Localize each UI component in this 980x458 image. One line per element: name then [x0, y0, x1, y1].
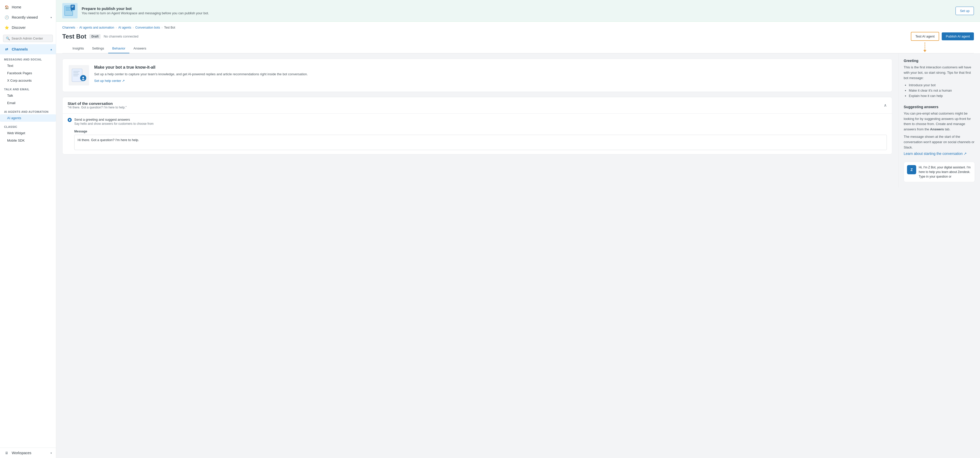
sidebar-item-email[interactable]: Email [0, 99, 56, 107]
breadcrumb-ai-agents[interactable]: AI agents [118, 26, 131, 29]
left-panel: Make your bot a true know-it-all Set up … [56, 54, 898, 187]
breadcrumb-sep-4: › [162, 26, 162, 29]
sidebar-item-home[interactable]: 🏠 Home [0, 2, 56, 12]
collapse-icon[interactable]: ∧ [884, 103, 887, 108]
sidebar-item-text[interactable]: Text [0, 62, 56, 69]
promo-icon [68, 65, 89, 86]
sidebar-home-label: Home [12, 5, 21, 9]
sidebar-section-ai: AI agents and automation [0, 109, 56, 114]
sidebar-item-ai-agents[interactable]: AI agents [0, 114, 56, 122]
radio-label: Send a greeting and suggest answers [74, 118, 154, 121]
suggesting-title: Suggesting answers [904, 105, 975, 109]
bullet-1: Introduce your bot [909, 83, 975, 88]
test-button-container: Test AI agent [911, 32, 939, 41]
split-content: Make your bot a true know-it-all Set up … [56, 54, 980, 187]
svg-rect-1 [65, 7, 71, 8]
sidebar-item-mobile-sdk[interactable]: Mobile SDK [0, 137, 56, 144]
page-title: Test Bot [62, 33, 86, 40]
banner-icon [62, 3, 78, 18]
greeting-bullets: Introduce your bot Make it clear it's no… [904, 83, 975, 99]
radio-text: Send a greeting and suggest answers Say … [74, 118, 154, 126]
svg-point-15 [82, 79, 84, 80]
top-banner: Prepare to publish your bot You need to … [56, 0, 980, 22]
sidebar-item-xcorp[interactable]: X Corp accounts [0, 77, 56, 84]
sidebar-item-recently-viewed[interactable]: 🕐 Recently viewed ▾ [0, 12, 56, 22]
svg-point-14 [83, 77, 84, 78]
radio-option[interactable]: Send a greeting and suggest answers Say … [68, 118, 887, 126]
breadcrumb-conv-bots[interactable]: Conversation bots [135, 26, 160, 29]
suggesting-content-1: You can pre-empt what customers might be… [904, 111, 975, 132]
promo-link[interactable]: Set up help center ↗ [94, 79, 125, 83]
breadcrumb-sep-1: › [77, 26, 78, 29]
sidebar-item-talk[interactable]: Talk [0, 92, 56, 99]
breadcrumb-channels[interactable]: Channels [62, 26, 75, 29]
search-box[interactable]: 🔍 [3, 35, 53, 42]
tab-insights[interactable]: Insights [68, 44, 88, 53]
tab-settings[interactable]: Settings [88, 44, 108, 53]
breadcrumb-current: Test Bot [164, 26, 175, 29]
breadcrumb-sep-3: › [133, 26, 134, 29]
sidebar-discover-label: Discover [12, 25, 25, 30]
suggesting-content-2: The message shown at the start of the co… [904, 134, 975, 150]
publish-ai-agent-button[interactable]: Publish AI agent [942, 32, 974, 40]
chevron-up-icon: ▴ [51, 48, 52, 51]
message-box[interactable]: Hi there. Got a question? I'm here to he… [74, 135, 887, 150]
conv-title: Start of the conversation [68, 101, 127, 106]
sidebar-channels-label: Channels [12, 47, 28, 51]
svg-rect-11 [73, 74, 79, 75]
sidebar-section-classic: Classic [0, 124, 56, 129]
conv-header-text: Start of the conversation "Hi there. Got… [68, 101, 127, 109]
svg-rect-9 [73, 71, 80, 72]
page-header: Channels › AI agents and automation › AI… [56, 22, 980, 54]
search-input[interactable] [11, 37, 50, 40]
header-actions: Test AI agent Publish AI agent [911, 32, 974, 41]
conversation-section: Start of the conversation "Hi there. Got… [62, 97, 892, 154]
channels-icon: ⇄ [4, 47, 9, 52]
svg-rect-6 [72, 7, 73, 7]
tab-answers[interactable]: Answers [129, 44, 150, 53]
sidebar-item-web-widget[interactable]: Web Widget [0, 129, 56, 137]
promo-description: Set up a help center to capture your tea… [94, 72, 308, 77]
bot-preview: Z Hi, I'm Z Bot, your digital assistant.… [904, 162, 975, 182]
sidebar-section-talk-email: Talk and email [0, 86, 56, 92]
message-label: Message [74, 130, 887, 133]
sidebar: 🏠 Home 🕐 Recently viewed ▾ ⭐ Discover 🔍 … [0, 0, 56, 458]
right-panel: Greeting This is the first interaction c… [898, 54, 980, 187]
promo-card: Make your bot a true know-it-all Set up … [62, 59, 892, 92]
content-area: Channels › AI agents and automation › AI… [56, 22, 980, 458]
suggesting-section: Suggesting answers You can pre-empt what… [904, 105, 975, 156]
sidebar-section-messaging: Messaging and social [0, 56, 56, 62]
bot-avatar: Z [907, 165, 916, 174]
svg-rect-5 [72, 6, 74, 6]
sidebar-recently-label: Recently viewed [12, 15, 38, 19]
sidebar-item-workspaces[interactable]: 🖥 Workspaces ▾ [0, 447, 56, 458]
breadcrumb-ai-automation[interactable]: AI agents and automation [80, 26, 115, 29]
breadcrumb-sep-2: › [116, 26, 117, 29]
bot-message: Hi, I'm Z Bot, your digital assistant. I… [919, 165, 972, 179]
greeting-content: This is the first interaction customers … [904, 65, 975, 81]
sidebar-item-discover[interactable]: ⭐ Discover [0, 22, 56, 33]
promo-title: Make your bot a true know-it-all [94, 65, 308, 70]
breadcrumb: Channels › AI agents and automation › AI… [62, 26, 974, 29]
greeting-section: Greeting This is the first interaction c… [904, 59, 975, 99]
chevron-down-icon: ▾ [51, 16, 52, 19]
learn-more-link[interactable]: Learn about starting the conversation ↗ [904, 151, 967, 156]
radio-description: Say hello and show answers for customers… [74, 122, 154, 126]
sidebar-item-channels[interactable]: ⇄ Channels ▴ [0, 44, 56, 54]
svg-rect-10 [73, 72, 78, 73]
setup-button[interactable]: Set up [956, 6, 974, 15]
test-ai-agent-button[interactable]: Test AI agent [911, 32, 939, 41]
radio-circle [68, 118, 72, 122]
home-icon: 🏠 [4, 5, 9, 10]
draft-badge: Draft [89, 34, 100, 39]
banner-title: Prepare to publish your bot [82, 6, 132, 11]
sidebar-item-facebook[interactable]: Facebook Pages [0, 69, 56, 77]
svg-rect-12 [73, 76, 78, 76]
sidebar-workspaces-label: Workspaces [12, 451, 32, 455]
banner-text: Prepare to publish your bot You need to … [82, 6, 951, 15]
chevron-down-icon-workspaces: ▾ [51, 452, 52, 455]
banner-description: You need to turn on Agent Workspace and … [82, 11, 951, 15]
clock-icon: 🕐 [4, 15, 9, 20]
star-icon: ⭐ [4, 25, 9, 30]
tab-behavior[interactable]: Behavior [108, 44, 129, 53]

----------------------------------------

Copy each entry exactly as written, and drop the pictures from the copy.

### Output of the task
Localize each UI component in this 980x458 image. One line per element: name then [x0, y0, x1, y1].
sidebar-item-email[interactable]: Email [0, 99, 56, 107]
breadcrumb-ai-agents[interactable]: AI agents [118, 26, 131, 29]
left-panel: Make your bot a true know-it-all Set up … [56, 54, 898, 187]
breadcrumb-sep-4: › [162, 26, 162, 29]
sidebar-item-home[interactable]: 🏠 Home [0, 2, 56, 12]
collapse-icon[interactable]: ∧ [884, 103, 887, 108]
sidebar-item-text[interactable]: Text [0, 62, 56, 69]
promo-icon [68, 65, 89, 86]
sidebar-home-label: Home [12, 5, 21, 9]
sidebar-section-ai: AI agents and automation [0, 109, 56, 114]
sidebar-item-ai-agents[interactable]: AI agents [0, 114, 56, 122]
radio-label: Send a greeting and suggest answers [74, 118, 154, 121]
suggesting-title: Suggesting answers [904, 105, 975, 109]
bullet-1: Introduce your bot [909, 83, 975, 88]
test-button-container: Test AI agent [911, 32, 939, 41]
split-content: Make your bot a true know-it-all Set up … [56, 54, 980, 187]
svg-rect-1 [65, 7, 71, 8]
sidebar-item-mobile-sdk[interactable]: Mobile SDK [0, 137, 56, 144]
page-title: Test Bot [62, 33, 86, 40]
banner-icon [62, 3, 78, 18]
greeting-bullets: Introduce your bot Make it clear it's no… [904, 83, 975, 99]
radio-text: Send a greeting and suggest answers Say … [74, 118, 154, 126]
svg-point-15 [82, 79, 84, 80]
top-banner: Prepare to publish your bot You need to … [56, 0, 980, 22]
sidebar-item-xcorp[interactable]: X Corp accounts [0, 77, 56, 84]
sidebar-item-recently-viewed[interactable]: 🕐 Recently viewed ▾ [0, 12, 56, 22]
svg-point-14 [83, 77, 84, 78]
radio-option[interactable]: Send a greeting and suggest answers Say … [68, 118, 887, 126]
breadcrumb-conv-bots[interactable]: Conversation bots [135, 26, 160, 29]
suggesting-content-1: You can pre-empt what customers might be… [904, 111, 975, 132]
promo-link[interactable]: Set up help center ↗ [94, 79, 125, 83]
breadcrumb-sep-1: › [77, 26, 78, 29]
sidebar-item-talk[interactable]: Talk [0, 92, 56, 99]
breadcrumb-channels[interactable]: Channels [62, 26, 75, 29]
search-box[interactable]: 🔍 [3, 35, 53, 42]
tab-insights[interactable]: Insights [68, 44, 88, 53]
tab-settings[interactable]: Settings [88, 44, 108, 53]
breadcrumb-current: Test Bot [164, 26, 175, 29]
breadcrumb-sep-3: › [133, 26, 134, 29]
sidebar-discover-label: Discover [12, 25, 25, 30]
suggesting-content-2: The message shown at the start of the co… [904, 134, 975, 150]
publish-ai-agent-button[interactable]: Publish AI agent [942, 32, 974, 40]
chevron-up-icon: ▴ [51, 48, 52, 51]
message-box[interactable]: Hi there. Got a question? I'm here to he… [74, 135, 887, 150]
conv-title: Start of the conversation [68, 101, 127, 106]
sidebar-channels-label: Channels [12, 47, 28, 51]
svg-rect-11 [73, 74, 79, 75]
sidebar-section-classic: Classic [0, 124, 56, 129]
conv-header-text: Start of the conversation "Hi there. Got… [68, 101, 127, 109]
svg-rect-9 [73, 71, 80, 72]
page-header: Channels › AI agents and automation › AI… [56, 22, 980, 54]
search-input[interactable] [11, 37, 50, 40]
header-actions: Test AI agent Publish AI agent [911, 32, 974, 41]
conversation-section: Start of the conversation "Hi there. Got… [62, 97, 892, 154]
channels-icon: ⇄ [4, 47, 9, 52]
svg-rect-6 [72, 7, 73, 7]
tab-answers[interactable]: Answers [129, 44, 150, 53]
sidebar-item-web-widget[interactable]: Web Widget [0, 129, 56, 137]
promo-description: Set up a help center to capture your tea… [94, 72, 308, 77]
bot-preview: Z Hi, I'm Z Bot, your digital assistant.… [904, 162, 975, 182]
sidebar-section-talk-email: Talk and email [0, 86, 56, 92]
message-label: Message [74, 130, 887, 133]
sidebar: 🏠 Home 🕐 Recently viewed ▾ ⭐ Discover 🔍 … [0, 0, 56, 458]
right-panel: Greeting This is the first interaction c… [898, 54, 980, 187]
promo-card: Make your bot a true know-it-all Set up … [62, 59, 892, 92]
content-area: Channels › AI agents and automation › AI… [56, 22, 980, 458]
suggesting-section: Suggesting answers You can pre-empt what… [904, 105, 975, 156]
sidebar-section-messaging: Messaging and social [0, 56, 56, 62]
bot-avatar: Z [907, 165, 916, 174]
svg-rect-5 [72, 6, 74, 6]
sidebar-recently-label: Recently viewed [12, 15, 38, 19]
sidebar-item-workspaces[interactable]: 🖥 Workspaces ▾ [0, 447, 56, 458]
breadcrumb-ai-automation[interactable]: AI agents and automation [80, 26, 115, 29]
breadcrumb-sep-2: › [116, 26, 117, 29]
bot-message: Hi, I'm Z Bot, your digital assistant. I… [919, 165, 972, 179]
greeting-content: This is the first interaction customers … [904, 65, 975, 81]
sidebar-item-discover[interactable]: ⭐ Discover [0, 22, 56, 33]
promo-title: Make your bot a true know-it-all [94, 65, 308, 70]
breadcrumb: Channels › AI agents and automation › AI… [62, 26, 974, 29]
greeting-section: Greeting This is the first interaction c… [904, 59, 975, 99]
chevron-down-icon: ▾ [51, 16, 52, 19]
learn-more-link[interactable]: Learn about starting the conversation ↗ [904, 151, 967, 156]
radio-description: Say hello and show answers for customers… [74, 122, 154, 126]
sidebar-item-channels[interactable]: ⇄ Channels ▴ [0, 44, 56, 54]
svg-rect-10 [73, 72, 78, 73]
setup-button[interactable]: Set up [956, 6, 974, 15]
test-ai-agent-button[interactable]: Test AI agent [911, 32, 939, 41]
radio-circle [68, 118, 72, 122]
home-icon: 🏠 [4, 5, 9, 10]
draft-badge: Draft [89, 34, 100, 39]
banner-title: Prepare to publish your bot [82, 6, 132, 11]
sidebar-item-facebook[interactable]: Facebook Pages [0, 69, 56, 77]
svg-rect-12 [73, 76, 78, 76]
sidebar-workspaces-label: Workspaces [12, 451, 32, 455]
banner-text: Prepare to publish your bot You need to … [82, 6, 951, 15]
chevron-down-icon-workspaces: ▾ [51, 452, 52, 455]
banner-description: You need to turn on Agent Workspace and … [82, 11, 951, 15]
clock-icon: 🕐 [4, 15, 9, 20]
star-icon: ⭐ [4, 25, 9, 30]
tab-behavior[interactable]: Behavior [108, 44, 129, 53]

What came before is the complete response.